> _INPUT_
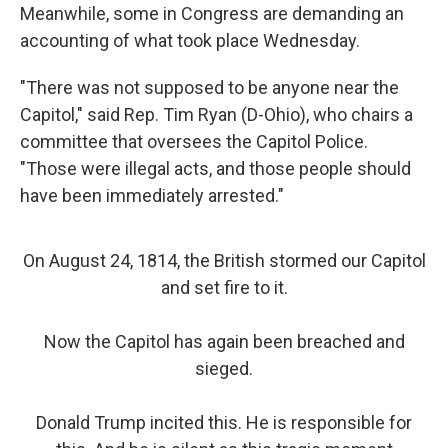
Meanwhile, some in Congress are demanding an
accounting of what took place Wednesday.
"There was not supposed to be anyone near the
Capitol," said Rep. Tim Ryan (D-Ohio), who chairs a
committee that oversees the Capitol Police.
"Those were illegal acts, and those people should
have been immediately arrested."
On August 24, 1814, the British stormed our Capitol
and set fire to it.
Now the Capitol has again been breached and
sieged.
Donald Trump incited this. He is responsible for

> _YOUR OBJECTIVE_
All lines above that include the word "been" should be located and copied.

> _WRITTEN SOLUTION_
have been immediately arrested."
Now the Capitol has again been breached and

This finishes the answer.